The idea here is to have Targetable entities internally provision a list of Traits that it wants to expose for selection, and a public method of accessing those traits. A basic version of this implemented for a typical RPG enemy might look like:

abstract class Enemy extends Targetable {
  public getType(): string {
    return 'enemy';
  }
  
  // Typical RPG stuff here (health, strength, etc).
  // ...
}

class Zombie extends Enemy {
  protected getTraits(): readonly Trait<any> {
    return [
      { handle: 'health', value: this.health },
      { handle: 'distanceToPartyLeader', value: measureDistanceToPartyLeader() },
      { handle: 'debuffs', value: this.status.debuffs.map((debuff: Debuff) => debuff.name) }
    ];
  }
 }

Now given some list of targetables, we can traverse them and select the first one with a trait we care about whose values matches the range we care about to perform an action. e.g. if we wanted to select the first party member that is poisoned:

function getPoisonedAlly(): Targetable | null {
  for (const targetable of targetables) {
    if (targetable.type === 'ally') {
      const debuffs: Trait<readonly string[]> | null = targetable.getTrait<readonly string[]>('debuffs');
    
      if (debuffs && debuffs.includes('poison')) {
        return targetable;
      }
    }
  }
  
  return null;
}

Now we just need a concept of the action list to traverse and make a selection from to perform.
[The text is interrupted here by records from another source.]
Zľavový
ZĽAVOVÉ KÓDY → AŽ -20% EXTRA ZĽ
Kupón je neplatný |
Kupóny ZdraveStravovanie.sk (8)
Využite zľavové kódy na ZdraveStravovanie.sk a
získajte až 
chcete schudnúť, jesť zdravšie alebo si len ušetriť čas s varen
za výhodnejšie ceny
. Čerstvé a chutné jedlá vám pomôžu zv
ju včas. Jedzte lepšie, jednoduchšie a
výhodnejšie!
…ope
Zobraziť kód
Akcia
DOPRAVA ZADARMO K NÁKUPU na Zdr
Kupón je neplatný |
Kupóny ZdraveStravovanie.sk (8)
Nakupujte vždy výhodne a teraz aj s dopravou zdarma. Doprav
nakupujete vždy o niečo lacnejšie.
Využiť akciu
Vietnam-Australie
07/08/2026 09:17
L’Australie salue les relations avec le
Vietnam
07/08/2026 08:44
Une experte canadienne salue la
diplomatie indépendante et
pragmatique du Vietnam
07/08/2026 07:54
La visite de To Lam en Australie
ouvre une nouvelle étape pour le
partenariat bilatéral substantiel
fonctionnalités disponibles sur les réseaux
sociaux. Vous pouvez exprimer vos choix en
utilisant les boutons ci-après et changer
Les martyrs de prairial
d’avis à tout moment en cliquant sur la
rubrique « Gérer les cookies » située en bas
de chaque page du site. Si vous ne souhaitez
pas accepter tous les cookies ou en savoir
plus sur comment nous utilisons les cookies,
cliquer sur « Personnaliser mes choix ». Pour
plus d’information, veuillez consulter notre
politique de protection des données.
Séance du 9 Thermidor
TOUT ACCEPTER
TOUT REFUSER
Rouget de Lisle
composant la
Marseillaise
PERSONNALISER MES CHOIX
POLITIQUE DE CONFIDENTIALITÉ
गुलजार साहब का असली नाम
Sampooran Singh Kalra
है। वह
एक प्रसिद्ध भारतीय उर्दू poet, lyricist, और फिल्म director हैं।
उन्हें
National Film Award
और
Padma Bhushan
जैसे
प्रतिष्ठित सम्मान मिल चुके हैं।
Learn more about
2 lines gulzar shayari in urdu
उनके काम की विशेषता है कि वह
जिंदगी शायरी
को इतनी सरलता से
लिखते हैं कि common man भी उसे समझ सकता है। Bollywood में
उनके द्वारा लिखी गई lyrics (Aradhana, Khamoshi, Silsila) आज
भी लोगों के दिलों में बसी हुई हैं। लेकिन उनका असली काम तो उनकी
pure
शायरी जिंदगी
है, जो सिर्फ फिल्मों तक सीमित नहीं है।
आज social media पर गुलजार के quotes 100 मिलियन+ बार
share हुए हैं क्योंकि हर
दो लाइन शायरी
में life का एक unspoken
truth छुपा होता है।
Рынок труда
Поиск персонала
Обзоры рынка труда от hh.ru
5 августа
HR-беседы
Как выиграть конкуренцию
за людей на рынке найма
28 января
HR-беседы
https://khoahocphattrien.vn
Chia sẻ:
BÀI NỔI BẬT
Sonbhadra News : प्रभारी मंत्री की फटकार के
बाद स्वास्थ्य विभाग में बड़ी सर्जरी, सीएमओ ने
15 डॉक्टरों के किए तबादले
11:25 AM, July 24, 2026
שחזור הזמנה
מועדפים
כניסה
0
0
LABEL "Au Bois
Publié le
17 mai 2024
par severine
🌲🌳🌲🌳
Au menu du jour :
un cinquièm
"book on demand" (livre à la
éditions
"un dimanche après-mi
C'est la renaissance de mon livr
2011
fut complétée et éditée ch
interface ActionListItem {
  readonly action: string;
  readonly type: string;
  readonly trait: string | null;
  evaluate<T>(value: T): boolean;
}

This is our model that maps the target type we care about, the trait we want to select, the action to perform on a successful selection and a function that evaluates to true when the selection should be made, otherwise false. Next we have the actual list of these actions:

type SelectedAction = {
  readonly action: string;
  readonly targetable: Targetable;
};

class ActionList {
  constructor(protected actions: readonly ActionListItem[]> { }
  
  public makeSelection(targetables: readonly Targetable[]): SelectedAction | null {
    for (const action of this.actions) {
      for (const targetable of targetables) {
        if (targetable.getType() === action.type) {
          if (action.trait === null) {
            // No specific traits to check for, just select the first of
            // the relevant type.
            return { action, targetable };
          }
          
          const trait: any | null = targetable.getTrait(action.trait);
          
          if (trait && action.evaluate(trait)) {
            return { action, targetable };
          }
        }
      }
    }
  }
}

Composed for example like this:

const list: ActionList = new ActionList([
  { action: 'cure', type: 'ally', trait: 'health', evaluate: (value: number) => health < 500 },
  { action: 'attack', type: 'enemy', trait: null, evaluate: () => true }
]);

And then on every combat clock tick, party members who manage an action list will select an action if they have no pending actions in their queue:

class PartyMember {
  protected actionQueue: readonly SelectedAction[];
  protected actionList: ActionList;
  
  constructor() {
    this.actionQueue = [];
    this.actionList = new ActionList([ ... ]);
  }
  
  public update(): void {
    if (this.actionQueue.length === 0) {
      this.actionQueue = this.actionQueue.concat(
        this.actionList.makeSelection(
          this.world.findNearby(this.position)
        )
      );
    } else {
      // Has an action in the queue.
      this.performFirstQueuedAction();
    }
  }
}

This has a lot of room for properly fleshing out, but it's a good skeleton to build on and could be easy rolled up into its own module for use in many games.